##### Records provided

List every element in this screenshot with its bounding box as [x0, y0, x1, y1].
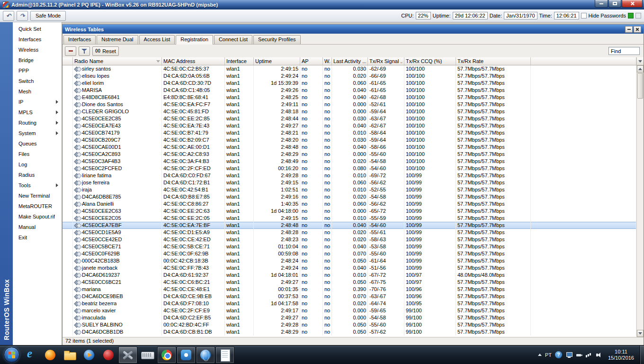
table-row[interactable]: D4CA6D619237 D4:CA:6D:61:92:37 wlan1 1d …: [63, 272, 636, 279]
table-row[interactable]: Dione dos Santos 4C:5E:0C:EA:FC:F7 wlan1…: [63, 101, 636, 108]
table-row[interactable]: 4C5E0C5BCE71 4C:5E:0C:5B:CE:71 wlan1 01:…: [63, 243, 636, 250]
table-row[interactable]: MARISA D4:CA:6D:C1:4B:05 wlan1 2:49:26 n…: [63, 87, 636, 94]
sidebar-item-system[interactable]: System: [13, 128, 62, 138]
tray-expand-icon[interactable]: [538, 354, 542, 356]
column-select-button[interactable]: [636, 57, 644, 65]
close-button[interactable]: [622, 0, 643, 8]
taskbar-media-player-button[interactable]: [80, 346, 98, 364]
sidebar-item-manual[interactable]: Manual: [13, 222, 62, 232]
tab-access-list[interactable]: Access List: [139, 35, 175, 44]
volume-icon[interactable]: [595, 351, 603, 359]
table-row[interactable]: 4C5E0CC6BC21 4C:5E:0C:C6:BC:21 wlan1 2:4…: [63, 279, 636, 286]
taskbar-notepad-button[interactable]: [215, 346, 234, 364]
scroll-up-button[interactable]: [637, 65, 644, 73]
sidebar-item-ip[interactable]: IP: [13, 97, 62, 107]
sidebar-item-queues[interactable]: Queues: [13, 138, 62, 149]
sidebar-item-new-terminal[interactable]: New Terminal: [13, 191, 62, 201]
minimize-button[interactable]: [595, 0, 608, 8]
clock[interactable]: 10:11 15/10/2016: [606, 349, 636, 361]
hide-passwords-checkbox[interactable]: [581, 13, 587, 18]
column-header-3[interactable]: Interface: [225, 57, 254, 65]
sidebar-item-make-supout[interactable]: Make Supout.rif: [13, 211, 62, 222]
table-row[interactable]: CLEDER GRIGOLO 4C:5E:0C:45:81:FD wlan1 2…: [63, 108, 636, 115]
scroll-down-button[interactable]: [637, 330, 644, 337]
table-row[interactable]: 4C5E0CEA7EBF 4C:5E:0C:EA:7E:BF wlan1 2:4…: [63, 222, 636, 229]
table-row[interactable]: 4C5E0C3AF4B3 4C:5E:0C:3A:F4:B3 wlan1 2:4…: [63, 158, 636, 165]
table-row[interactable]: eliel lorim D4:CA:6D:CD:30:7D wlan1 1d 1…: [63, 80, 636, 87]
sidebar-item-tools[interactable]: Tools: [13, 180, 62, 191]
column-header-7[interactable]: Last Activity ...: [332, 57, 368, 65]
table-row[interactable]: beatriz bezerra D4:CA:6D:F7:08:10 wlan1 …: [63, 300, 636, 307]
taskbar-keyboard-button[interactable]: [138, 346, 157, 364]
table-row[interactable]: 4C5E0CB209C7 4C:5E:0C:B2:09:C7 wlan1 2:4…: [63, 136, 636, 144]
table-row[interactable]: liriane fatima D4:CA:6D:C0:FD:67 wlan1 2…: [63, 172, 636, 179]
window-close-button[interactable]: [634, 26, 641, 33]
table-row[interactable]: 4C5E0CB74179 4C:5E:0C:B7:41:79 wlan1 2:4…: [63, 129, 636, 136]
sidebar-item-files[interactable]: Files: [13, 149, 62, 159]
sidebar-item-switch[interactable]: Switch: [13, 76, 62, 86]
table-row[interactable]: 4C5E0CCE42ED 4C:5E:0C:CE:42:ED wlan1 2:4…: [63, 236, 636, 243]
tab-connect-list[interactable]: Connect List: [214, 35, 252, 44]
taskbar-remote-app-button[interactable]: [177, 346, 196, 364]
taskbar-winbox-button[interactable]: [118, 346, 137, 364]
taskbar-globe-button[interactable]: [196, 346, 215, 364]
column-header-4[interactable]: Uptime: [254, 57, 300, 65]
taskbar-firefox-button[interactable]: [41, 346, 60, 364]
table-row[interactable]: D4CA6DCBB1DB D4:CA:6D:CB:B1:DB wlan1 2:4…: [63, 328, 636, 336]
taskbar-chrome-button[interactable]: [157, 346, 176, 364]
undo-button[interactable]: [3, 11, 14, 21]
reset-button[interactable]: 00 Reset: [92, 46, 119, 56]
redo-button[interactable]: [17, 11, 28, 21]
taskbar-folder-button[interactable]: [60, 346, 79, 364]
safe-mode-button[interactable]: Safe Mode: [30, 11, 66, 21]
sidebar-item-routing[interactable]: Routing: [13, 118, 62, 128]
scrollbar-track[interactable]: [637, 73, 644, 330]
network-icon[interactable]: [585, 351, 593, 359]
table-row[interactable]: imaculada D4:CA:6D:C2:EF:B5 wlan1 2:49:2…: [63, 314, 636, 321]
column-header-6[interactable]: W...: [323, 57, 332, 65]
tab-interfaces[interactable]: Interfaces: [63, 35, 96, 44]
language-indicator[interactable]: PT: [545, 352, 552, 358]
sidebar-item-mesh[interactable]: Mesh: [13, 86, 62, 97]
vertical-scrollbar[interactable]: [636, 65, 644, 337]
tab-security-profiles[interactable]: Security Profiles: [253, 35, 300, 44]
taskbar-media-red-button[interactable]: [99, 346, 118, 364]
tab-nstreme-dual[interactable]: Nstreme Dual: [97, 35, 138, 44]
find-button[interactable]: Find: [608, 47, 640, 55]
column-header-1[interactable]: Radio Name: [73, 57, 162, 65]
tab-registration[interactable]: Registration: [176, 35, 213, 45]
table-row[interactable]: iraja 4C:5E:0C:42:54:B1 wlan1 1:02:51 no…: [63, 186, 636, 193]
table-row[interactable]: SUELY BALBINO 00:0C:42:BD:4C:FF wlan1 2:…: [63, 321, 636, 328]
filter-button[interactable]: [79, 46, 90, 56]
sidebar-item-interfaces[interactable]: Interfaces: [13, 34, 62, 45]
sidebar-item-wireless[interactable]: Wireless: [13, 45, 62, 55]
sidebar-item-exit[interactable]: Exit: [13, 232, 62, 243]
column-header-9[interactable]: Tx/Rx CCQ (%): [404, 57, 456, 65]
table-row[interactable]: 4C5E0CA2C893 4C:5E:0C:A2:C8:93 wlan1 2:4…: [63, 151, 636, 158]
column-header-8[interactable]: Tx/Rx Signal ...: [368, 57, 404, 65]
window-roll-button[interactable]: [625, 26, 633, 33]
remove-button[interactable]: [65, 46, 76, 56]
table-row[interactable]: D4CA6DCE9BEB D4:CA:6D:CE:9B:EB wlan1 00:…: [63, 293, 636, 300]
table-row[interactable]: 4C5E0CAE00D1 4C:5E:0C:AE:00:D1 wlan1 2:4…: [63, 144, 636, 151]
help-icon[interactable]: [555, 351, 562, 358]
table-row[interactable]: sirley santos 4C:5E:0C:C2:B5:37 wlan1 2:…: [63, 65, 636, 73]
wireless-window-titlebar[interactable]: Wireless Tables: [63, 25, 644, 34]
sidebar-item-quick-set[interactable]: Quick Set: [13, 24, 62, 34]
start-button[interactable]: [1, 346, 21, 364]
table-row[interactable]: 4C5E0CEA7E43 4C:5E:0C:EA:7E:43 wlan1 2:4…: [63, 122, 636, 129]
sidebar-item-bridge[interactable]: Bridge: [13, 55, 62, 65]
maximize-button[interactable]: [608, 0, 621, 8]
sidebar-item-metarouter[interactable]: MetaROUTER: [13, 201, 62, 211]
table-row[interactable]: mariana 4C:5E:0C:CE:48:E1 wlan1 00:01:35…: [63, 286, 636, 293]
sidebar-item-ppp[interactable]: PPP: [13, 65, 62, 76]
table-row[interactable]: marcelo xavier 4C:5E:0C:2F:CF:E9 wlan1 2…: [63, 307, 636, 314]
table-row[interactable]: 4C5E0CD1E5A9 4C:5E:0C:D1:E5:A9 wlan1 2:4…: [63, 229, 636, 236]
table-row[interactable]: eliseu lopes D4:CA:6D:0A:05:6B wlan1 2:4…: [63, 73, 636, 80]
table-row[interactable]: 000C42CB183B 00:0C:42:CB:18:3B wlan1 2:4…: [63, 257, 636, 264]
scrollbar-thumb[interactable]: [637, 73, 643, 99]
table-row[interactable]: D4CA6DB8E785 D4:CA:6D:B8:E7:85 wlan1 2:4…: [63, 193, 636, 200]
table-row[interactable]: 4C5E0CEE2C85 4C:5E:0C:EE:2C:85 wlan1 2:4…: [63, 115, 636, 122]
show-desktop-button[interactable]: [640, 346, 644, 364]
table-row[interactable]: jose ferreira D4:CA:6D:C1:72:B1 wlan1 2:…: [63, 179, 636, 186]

##########

(Instructions to follow)
Which lines in the material contain the word "Wireless"? Pull each of them out.

(Exercise result)
sidebar-item-wireless[interactable]: Wireless: [13, 45, 62, 55]
wireless-window-titlebar[interactable]: Wireless Tables: [63, 25, 644, 34]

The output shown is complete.